Le patois local > Chroniques d’un vieux Paydret > La buaille
... ou la lessive, toujours le lundi autrefois. Le texte d’Eloi Guitteny, d’avril 1975, extrait des Chroniques inédites d’un vieux Paydret est dit par Renée Bâtard.
-
- La buaille, texte d’Eloi Guitteny lu par Renée Bâtard.
- Télécharger le fichier mp4
Traduction :
Tous les lundis, quel que soit le temps, il fallait s’y mettre. Dans bien des maisons, ça se passait dans la boulangerie, dans le foyer qui se trouvait à l’entrée du four, mais ça se faisait aussi dehors.

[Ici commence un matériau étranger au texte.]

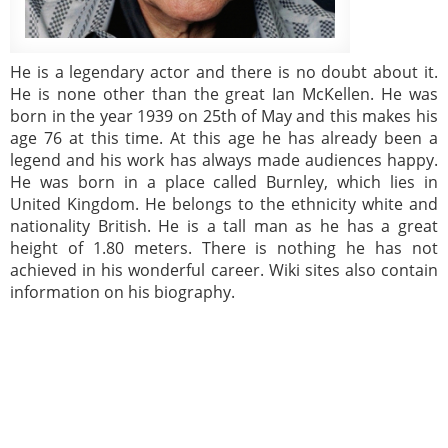
He is a legendary actor and there is no doubt about it.
He is none other than the great Ian McKellen. He was
born in the year 1939 on 25th of May and this makes his
age 76 at this time. At this age he has already been a
legend and his work has always made audiences happy.
He was born in a place called Burnley, which lies in
United Kingdom. He belongs to the ethnicity white and
nationality British. He is a tall man as he has a great
height of 1.80 meters. There is nothing he has not
achieved in his wonderful career. Wiki sites also contain
information on his biography.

La grande poêle de bronze qui servait à la Saint-Jean à faire "bromer" la poêle [1] était posée sur un grand trépied dans la cour avec un gros fagot d’épines au-dessous, de la cendre dans le chaudron pour remplacer la lessive et allez, frotte que je te frotte !
Après, il fallait empoigner le bat-drap et s’en aller à l’abreuvoir ou au ruisseau pour rincer. Je me souviens des années de sécheresse, quand les puits étaient vides, il fallait aller à plus d’un kilomètre et demi pour rincer le linge au pont de Sauzou. J’allais avec ma mère pour rouler la brouette.
L’eau qui restait dans le chaudron s’appelait le "lessis" ou bien le "rebouilli". Il n’était pas question de la jeter. Elle servait à décrasser la fois suivante.
A cette époque, on ne gaspillait rien. Mais ça n’empêchait pas les femmes d’être fières d’étendre sur les haies des draps et des chemises de toile aussi blanches que de la fleur de farine.
Notes
[1] faire bromer (beugler) la poêle était une coutume de la Saint-Jean consistant à faire résonner la poêle avec une pression des doigts sur des joncs tendus de chaque côté du chaudron d’airain.